Regarding the second and third allegations of mail fraud, the Court's analysis is simpler. The second allegation that Plaintiffs assert is: "[t]he mailing of correspondence and other documents related to the check kiting mentioned herein between Union Planters and First Bank by and between March 16 and March 18, 2004" (Complaint, ¶ 57b). Union Planters and First Bank are business entities in and of themselves incapable of sending correspondence to each other. Despite this fact, Plaintiffs have failed to specify any individuals whosent the correspondence on behalf of those entities. In addition, the allegation is too vague as to the time, place, and content of those communications.

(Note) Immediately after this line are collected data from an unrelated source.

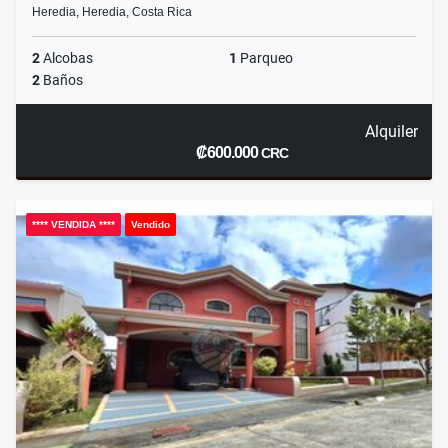
Heredia, Heredia, Costa Rica
2
Alcobas
1
Parqueo
2
Baños
Alquiler
₡600.000
CRC
**** VENDIDA ****
Vendido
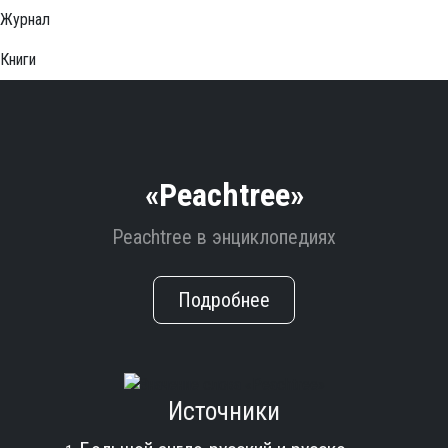
Журнал
Книги
«Peachtree»
Peachtree в энциклопедиях
Подробнее
Источники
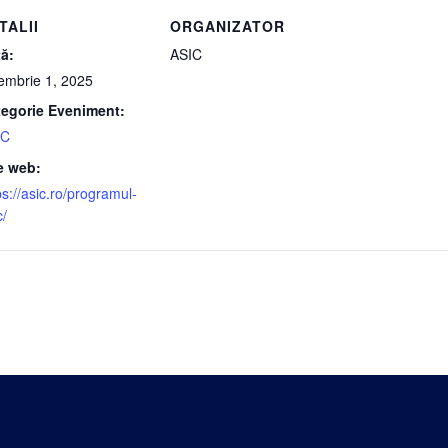
TALII
ORGANIZATOR
ă:
ASIC
embrie 1, 2025
tegorie Eveniment:
IC
e web:
ps://asic.ro/programul-
c/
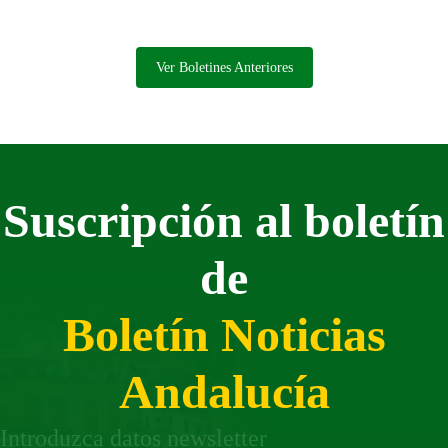
distintos ámbitos de las ocho provincias,
afiliados y trabajadores, para compartir entre
todos los mejores deseos para el nuevo año.
Ver Boletines Anteriores
Desde aquí, de corazón, ¡Muy Feliz 2021!
Suscripción al boletín
de
Boletín Noticias
Andalucía
Introduzca datos newsletter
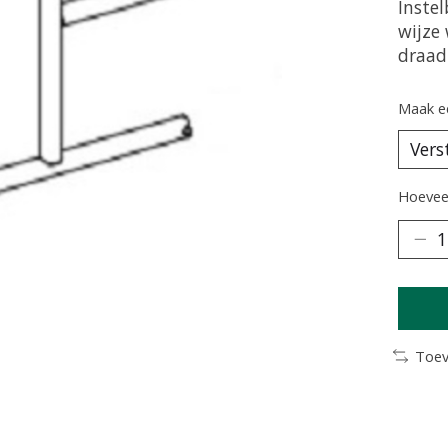
Inste
wijze
draad
Maak e
Hoeveel
Toev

Plaintiffs' third allegation of mail fraud is more vague than their second. Plaintiffs third allegation is "the mailing of payment past due notices and other correspondence to Mark Wankel, though (sic) the month of July 2006" (Complaint, ¶ 57c). This allegation is vague in nearly every respect; Plaintiffs have not described the time, place, and content of the communications or identified all the parties to these communications. "These details are mandated not only by Rule 9(b), but by the very nature of the RICO claim." Jepson, Inc., v. Makita Corp., 34 F.3d 1321, 1328 (7th Cir. 1994).

In sum, for the foregoing reasons, the Court finds that Plaintiffs' second and third allegations of mail fraud are insufficient under Rule 9(b) and the sufficiency of Plaintiffs' first allegation is questionable at best.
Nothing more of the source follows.